At Corinth Paul is yet again rejected by the Jews

18 1-6 Before long Paul left Athens and went on to Corinth where he found a Jew called Aquila, a native of Pontus. This man had recently come from Italy with his wife Priscilla because Claudius had issued a decree that all Jews should leave Rome. He went to see them in their house and because they practised the same trade as himself he stayed with them. They all worked together, for their trade was tent-making. Every Sabbath Paul used to speak in the synagogue trying to persuade both Jews and Greeks. By the time Silas and Timothy arrived from Macedonia Paul was completely absorbed in preaching the message, showing the Jews as clearly as he could that Jesus is Christ. However, when they turned against him and abused him he shook his garments at them, and said, “Your blood be on your heads! From now on I go with a perfectly clear conscience to the Gentiles.”

7-8 Then he left them and went to the house of a man called Titius Justus, a man who reverenced God and whose house was next door to the synagogue. Crispus, the leader of the synagogue, became a believer in the Lord, with all his household, and many of the Corinthians who heard the message believed and were baptised. Then one night the Lord spoke to Paul in a vision.

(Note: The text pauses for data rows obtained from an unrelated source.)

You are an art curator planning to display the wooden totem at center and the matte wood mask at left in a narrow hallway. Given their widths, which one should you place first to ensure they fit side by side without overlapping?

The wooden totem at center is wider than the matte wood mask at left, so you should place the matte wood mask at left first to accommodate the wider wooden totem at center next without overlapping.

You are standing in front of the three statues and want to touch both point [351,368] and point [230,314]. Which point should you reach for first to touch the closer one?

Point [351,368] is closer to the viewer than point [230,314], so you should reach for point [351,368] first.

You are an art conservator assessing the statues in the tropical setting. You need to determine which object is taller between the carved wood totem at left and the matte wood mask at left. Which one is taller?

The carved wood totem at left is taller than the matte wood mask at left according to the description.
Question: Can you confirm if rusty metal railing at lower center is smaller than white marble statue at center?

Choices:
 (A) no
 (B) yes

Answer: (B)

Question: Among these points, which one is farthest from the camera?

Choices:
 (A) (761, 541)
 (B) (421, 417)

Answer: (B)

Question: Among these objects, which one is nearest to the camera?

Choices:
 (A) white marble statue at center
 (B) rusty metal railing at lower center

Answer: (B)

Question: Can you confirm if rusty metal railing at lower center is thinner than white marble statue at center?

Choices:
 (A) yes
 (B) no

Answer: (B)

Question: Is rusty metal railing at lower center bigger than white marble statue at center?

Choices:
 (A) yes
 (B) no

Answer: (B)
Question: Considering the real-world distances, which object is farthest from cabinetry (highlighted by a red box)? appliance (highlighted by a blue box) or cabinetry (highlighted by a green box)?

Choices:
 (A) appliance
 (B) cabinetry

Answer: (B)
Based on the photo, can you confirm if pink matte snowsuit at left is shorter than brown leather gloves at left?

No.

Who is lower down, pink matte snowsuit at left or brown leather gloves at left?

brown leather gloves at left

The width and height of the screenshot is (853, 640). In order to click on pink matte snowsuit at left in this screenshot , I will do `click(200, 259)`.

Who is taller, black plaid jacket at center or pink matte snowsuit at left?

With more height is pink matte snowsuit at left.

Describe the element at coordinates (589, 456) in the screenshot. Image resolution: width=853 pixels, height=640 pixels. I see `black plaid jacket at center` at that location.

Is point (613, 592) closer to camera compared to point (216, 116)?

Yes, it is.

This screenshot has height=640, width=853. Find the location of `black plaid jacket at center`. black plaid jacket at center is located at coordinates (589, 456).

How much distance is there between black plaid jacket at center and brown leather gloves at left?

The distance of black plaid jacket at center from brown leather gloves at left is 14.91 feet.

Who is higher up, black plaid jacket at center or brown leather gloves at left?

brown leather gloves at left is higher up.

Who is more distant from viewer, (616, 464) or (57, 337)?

9-10 “Do not be afraid, but go on speaking and let no one silence you, for I myself am with you and no man shall lift a finger to harm you. There are many in this city who belong to me.”

11 So Paul settled down there for eighteen months and taught them God’s message.

Paul’s enemies fail to impress the governor

12-13 Then, while Gallio was governor of Achaia the Jews banded together to attack Paul, and took him to court, saying, “This man is perverting men’s minds to make them worship God in a way that is contrary to the Law.”

14-15 Paul was all ready to speak, but before he could utter a word Gallio said to the Jews, “Listen, Jews! If this were a matter of some crime or wrong-doing I might reasonably be expected to put up with you. But since it is a question which concerns a word and names and your own Law, you must attend to it yourselves. I flatly refuse to be judge in these matters.”

16-17 And he had them ejected from the court. Then they got hold of Sosthenes, the synagogue-leader, and beat him in front of the court-house. But Gallio remained completely unmoved.

Paul returns, reports to Jerusalem and Antioch

18a-23 Paul stayed for some time after this incident and then took leave of the brothers and sailed for Syria, taking Priscilla and Aquila with him. At Cenchrea he had his hair cut short, for he had taken a solemn vow. They all arrived at Ephesus and there Paul left Aquila and Priscilla, but he himself went into the synagogue and debated with the Jews. When they asked him to stay longer he refused, bidding them farewell with the words, “If it is God’s will I will come back to you again”. Then he set sail from Ephesus and went down to Caesarea. Here he disembarked and after paying his respects to the Church in Jerusalem, he went down to Antioch. He spent some time there before he left and proceeded to visit systematically throughout Galatia and Phyrgia, putting new heart into all the disciples as he went.

Apollos speaks powerfully at Ephesus and Corinth

24-28 Now a Jew called Apollos, a native of Alexandria and a gifted speaker, well-versed in the scriptures, arrived at Ephesus. He had been instructed in the way of the Lord, and he spoke with burning zeal, teaching the facts about Jesus faithfully, even though he only knew the baptism of John. This man began to speak with great boldness in the synagogue. but when Priscilla and Aquila heard him they took him aside and explained the Way of God to him more accurately. Then as he wanted to cross into Achaia, the brothers gave him every encouragement and wrote a letter to the disciples there, asking them to make him welcome. On his arrival he proved a source of great strength to those who believed through grace, for by his powerful arguments he publicly refuted the Jews, quoting from the scriptures to prove that Jesus is Christ.